Requirement:
Check each line of the records below for the word "show" and give the number of lines that have it, with nothing added.
☆ ☆ ☆ ☆ ☆
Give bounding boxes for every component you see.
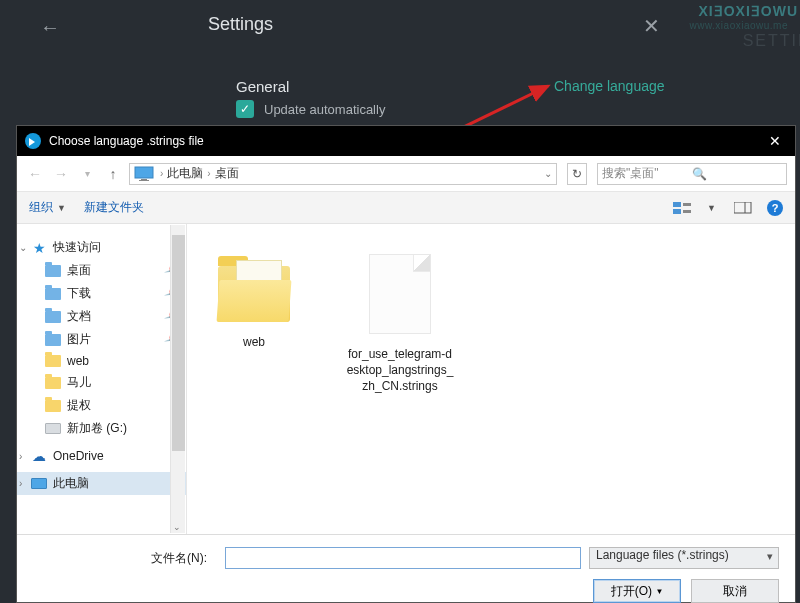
- section-general: General: [236, 78, 289, 95]
- dialog-close-button[interactable]: ✕: [763, 133, 787, 149]
- pc-icon: [134, 166, 156, 182]
- sidebar-item-maer[interactable]: 马儿: [17, 371, 186, 394]
- back-button[interactable]: ←: [40, 16, 60, 39]
- crumb-sep-icon: ›: [207, 168, 210, 179]
- watermark-brand: XIƎOXIƎOWU: [698, 3, 798, 19]
- file-dialog: Choose language .strings file ✕ ← → ▾ ↑ …: [16, 125, 796, 603]
- nav-back-button[interactable]: ←: [25, 166, 45, 182]
- sidebar-this-pc[interactable]: ›此电脑: [17, 472, 186, 495]
- caret-icon: ⌄: [19, 242, 27, 253]
- svg-rect-4: [139, 180, 149, 181]
- search-placeholder: 搜索"桌面": [602, 165, 692, 182]
- svg-rect-7: [683, 203, 691, 206]
- refresh-button[interactable]: ↻: [567, 163, 587, 185]
- sidebar-item-tiquan[interactable]: 提权: [17, 394, 186, 417]
- file-label: web: [199, 334, 309, 350]
- new-folder-button[interactable]: 新建文件夹: [84, 199, 144, 216]
- sidebar-item-pictures[interactable]: 图片📌: [17, 328, 186, 351]
- view-dropdown-icon[interactable]: ▼: [707, 203, 719, 213]
- sidebar-item-documents[interactable]: 文档📌: [17, 305, 186, 328]
- side-label: SETTING: [743, 32, 800, 50]
- close-settings-button[interactable]: ✕: [643, 14, 660, 38]
- star-icon: ★: [31, 241, 47, 255]
- nav-up-button[interactable]: ↑: [103, 166, 123, 182]
- breadcrumb[interactable]: › 此电脑 › 桌面 ⌄: [129, 163, 557, 185]
- preview-pane-button[interactable]: [729, 199, 757, 217]
- watermark-url: www.xiaoxiaowu.me: [689, 20, 788, 31]
- caret-icon: ›: [19, 451, 22, 462]
- file-item-strings[interactable]: for_use_telegram-desktop_langstrings_zh_…: [345, 240, 455, 395]
- change-language-link[interactable]: Change language: [554, 78, 665, 94]
- caret-icon: ›: [19, 478, 22, 489]
- sidebar-onedrive[interactable]: ›☁OneDrive: [17, 446, 186, 466]
- file-item-folder[interactable]: web: [199, 240, 309, 350]
- svg-rect-9: [734, 202, 751, 213]
- svg-rect-8: [683, 210, 691, 213]
- files-pane: web for_use_telegram-desktop_langstrings…: [187, 224, 795, 534]
- sidebar-quick-access[interactable]: ⌄★快速访问: [17, 236, 186, 259]
- sidebar-scrollbar[interactable]: ⌄: [170, 225, 185, 533]
- cloud-icon: ☁: [31, 449, 47, 463]
- help-icon[interactable]: ?: [767, 200, 783, 216]
- nav-forward-button[interactable]: →: [51, 166, 71, 182]
- dialog-title: Choose language .strings file: [49, 134, 763, 148]
- file-label: for_use_telegram-desktop_langstrings_zh_…: [345, 346, 455, 395]
- dialog-titlebar: Choose language .strings file ✕: [17, 126, 795, 156]
- document-icon: [369, 254, 431, 334]
- filename-input[interactable]: [225, 547, 581, 569]
- update-auto-checkbox[interactable]: ✓: [236, 100, 254, 118]
- filename-label: 文件名(N):: [33, 550, 217, 567]
- cancel-button[interactable]: 取消: [691, 579, 779, 603]
- update-auto-label: Update automatically: [264, 102, 385, 117]
- crumb-root[interactable]: 此电脑: [167, 165, 203, 182]
- svg-rect-5: [673, 202, 681, 207]
- crumb-folder[interactable]: 桌面: [215, 165, 239, 182]
- crumb-dropdown-icon[interactable]: ⌄: [544, 168, 552, 179]
- monitor-icon: [31, 478, 47, 489]
- filetype-select[interactable]: Language files (*.strings): [589, 547, 779, 569]
- app-icon: [25, 133, 41, 149]
- open-button[interactable]: 打开(O) ▼: [593, 579, 681, 603]
- sidebar-item-drive-g[interactable]: 新加卷 (G:): [17, 417, 186, 440]
- sidebar: ⌄★快速访问 桌面📌 下载📌 文档📌 图片📌 web 马儿 提权 新加卷 (G:…: [17, 224, 187, 534]
- nav-recent-dropdown[interactable]: ▾: [77, 168, 97, 179]
- search-icon: 🔍: [692, 167, 782, 181]
- svg-rect-2: [135, 167, 153, 178]
- folder-icon: [218, 266, 290, 322]
- sidebar-item-web[interactable]: web: [17, 351, 186, 371]
- settings-title: Settings: [208, 14, 273, 35]
- organize-menu[interactable]: 组织▼: [29, 199, 66, 216]
- sidebar-item-desktop[interactable]: 桌面📌: [17, 259, 186, 282]
- svg-rect-6: [673, 209, 681, 214]
- view-mode-button[interactable]: [669, 199, 697, 217]
- svg-rect-3: [141, 179, 147, 180]
- crumb-sep-icon: ›: [160, 168, 163, 179]
- search-input[interactable]: 搜索"桌面" 🔍: [597, 163, 787, 185]
- sidebar-item-downloads[interactable]: 下载📌: [17, 282, 186, 305]
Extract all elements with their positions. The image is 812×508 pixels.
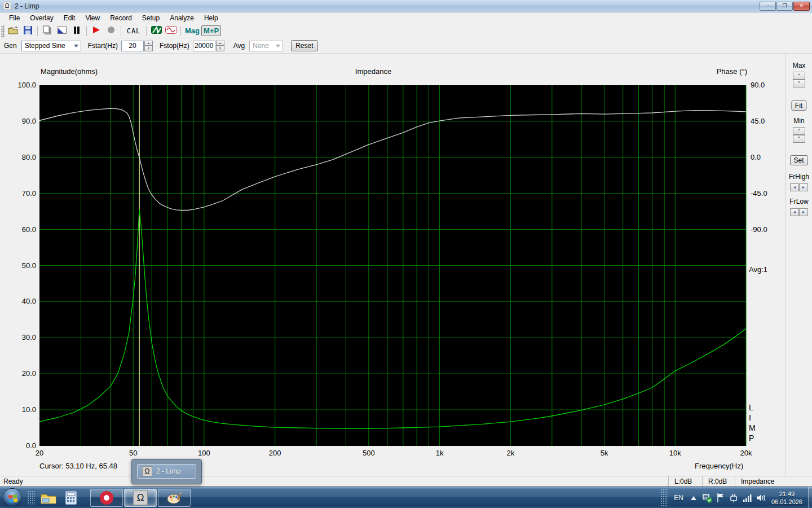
close-button[interactable]: ✕ (793, 2, 810, 11)
open-file-button[interactable] (6, 25, 20, 37)
frlow-arrows[interactable]: ◄ ► (790, 208, 808, 216)
svg-text:200: 200 (269, 449, 281, 457)
menu-help[interactable]: Help (199, 13, 223, 23)
x-axis-title: Frequency(Hz) (564, 462, 743, 470)
network-signal-icon[interactable] (741, 488, 754, 508)
fstop-up-button[interactable]: ▲ (216, 41, 224, 46)
pause-button[interactable] (69, 25, 84, 37)
generator-type-value: Stepped Sine (25, 42, 65, 50)
fstart-input[interactable]: 20 (121, 41, 144, 51)
fstart-spinbox[interactable]: 20 ▲ ▼ (121, 41, 153, 51)
taskbar-button-opera[interactable] (90, 489, 123, 507)
fstart-up-button[interactable]: ▲ (144, 41, 153, 46)
show-desktop-button[interactable] (808, 487, 812, 508)
toolbar-separator (37, 26, 38, 36)
usb-safely-remove-icon[interactable] (700, 488, 714, 508)
taskbar-clock[interactable]: 21:49 06.01.2026 (771, 490, 802, 506)
taskbar-preview-inner[interactable]: Ω 2 - Limp (137, 464, 196, 479)
impedance-plot[interactable]: 100.090.080.070.060.050.040.030.020.010.… (0, 54, 785, 476)
svg-text:80.0: 80.0 (22, 153, 36, 161)
minimize-button[interactable]: — (760, 2, 776, 11)
language-indicator[interactable]: EN (674, 494, 683, 502)
magnitude-view-button[interactable]: Mag (183, 27, 201, 35)
max-down-button[interactable]: ▼ (793, 80, 805, 87)
frhigh-left-button[interactable]: ◄ (790, 183, 799, 191)
set-button[interactable]: Set (789, 155, 807, 165)
start-button[interactable] (3, 488, 21, 507)
svg-text:5k: 5k (601, 449, 608, 457)
chevron-down-icon (74, 45, 78, 47)
svg-text:2k: 2k (506, 449, 514, 457)
fstop-spinbox[interactable]: 20000 ▲ ▼ (193, 41, 224, 51)
tray-grip (660, 489, 668, 507)
volume-speaker-icon[interactable] (754, 488, 768, 508)
averaging-select[interactable]: None (249, 41, 283, 51)
taskbar-button-paint[interactable] (158, 489, 191, 507)
taskbar-item-calculator[interactable] (60, 488, 82, 508)
bw-background-button[interactable] (55, 25, 69, 37)
menu-edit[interactable]: Edit (59, 13, 81, 23)
copy-button[interactable] (40, 25, 55, 37)
cal-label: CAL (127, 27, 141, 35)
reset-button[interactable]: Reset (291, 40, 317, 51)
fit-button[interactable]: Fit (791, 100, 806, 111)
min-down-button[interactable]: ▼ (793, 135, 805, 143)
generator-button[interactable] (164, 25, 178, 37)
pause-icon (73, 27, 80, 36)
menu-view[interactable]: View (80, 13, 105, 23)
overlay-chart-button[interactable] (149, 25, 164, 37)
save-button[interactable] (20, 25, 35, 37)
min-label: Min (785, 117, 812, 125)
taskbar-preview-tooltip[interactable]: Ω 2 - Limp (131, 459, 202, 484)
power-plug-icon[interactable] (727, 488, 741, 508)
svg-text:50.0: 50.0 (22, 261, 36, 270)
cursor-readout: Cursor: 53.10 Hz, 65.48 (39, 462, 117, 470)
action-center-flag-icon[interactable] (714, 488, 727, 508)
fstart-down-button[interactable]: ▼ (144, 46, 153, 51)
open-folder-icon (8, 26, 19, 36)
restore-button[interactable]: ❐ (776, 2, 793, 11)
generator-type-select[interactable]: Stepped Sine (21, 41, 81, 51)
play-icon (92, 26, 100, 36)
min-up-button[interactable]: ▲ (793, 127, 805, 135)
impedance-chart-region: 100.090.080.070.060.050.040.030.020.010.… (0, 54, 785, 476)
mag-phase-view-button[interactable]: M+P (201, 25, 221, 36)
menu-bar: File Overlay Edit View Record Setup Anal… (0, 12, 812, 24)
chevron-down-icon (276, 45, 280, 47)
taskbar-button-limp[interactable]: Ω (124, 489, 157, 507)
svg-text:0.0: 0.0 (26, 441, 36, 450)
frhigh-right-button[interactable]: ► (799, 183, 808, 191)
record-button[interactable] (104, 25, 118, 37)
svg-text:20: 20 (36, 449, 43, 457)
paint-palette-icon (166, 491, 182, 505)
menu-file[interactable]: File (4, 13, 25, 23)
svg-text:60.0: 60.0 (22, 225, 36, 234)
title-bar[interactable]: Ω 2 - Limp — ❐ ✕ (0, 0, 812, 12)
menu-analyze[interactable]: Analyze (165, 13, 199, 23)
fstop-down-button[interactable]: ▼ (216, 46, 224, 51)
svg-text:10.0: 10.0 (22, 405, 36, 414)
show-hidden-icons-button[interactable] (687, 488, 700, 508)
calibrate-button[interactable]: CAL (123, 25, 144, 37)
limp-omega-icon: Ω (142, 466, 152, 476)
frhigh-arrows[interactable]: ◄ ► (790, 183, 808, 191)
frhigh-label: FrHigh (785, 173, 812, 181)
taskbar-item-explorer[interactable] (37, 488, 60, 508)
frlow-left-button[interactable]: ◄ (790, 208, 799, 216)
status-bar: Ready L:0dB R:0dB Impedance Measuremen (0, 476, 812, 487)
max-up-button[interactable]: ▲ (793, 72, 805, 80)
left-level-indicator: L:0dB (668, 476, 702, 487)
max-label: Max (785, 62, 812, 69)
limp-omega-icon: Ω (133, 491, 148, 505)
fstop-input[interactable]: 20000 (193, 41, 215, 51)
menu-setup[interactable]: Setup (137, 13, 165, 23)
frlow-right-button[interactable]: ► (799, 208, 808, 216)
menu-record[interactable]: Record (105, 13, 137, 23)
menu-overlay[interactable]: Overlay (25, 13, 58, 23)
calculator-icon (65, 491, 77, 505)
min-spinner[interactable]: ▲ ▼ (793, 127, 805, 143)
play-button[interactable] (89, 25, 104, 37)
bw-triangle-icon (58, 27, 67, 36)
record-icon (107, 26, 115, 36)
max-spinner[interactable]: ▲ ▼ (793, 72, 805, 87)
☆ ☆ ☆ ☆ ☆
Solution:
2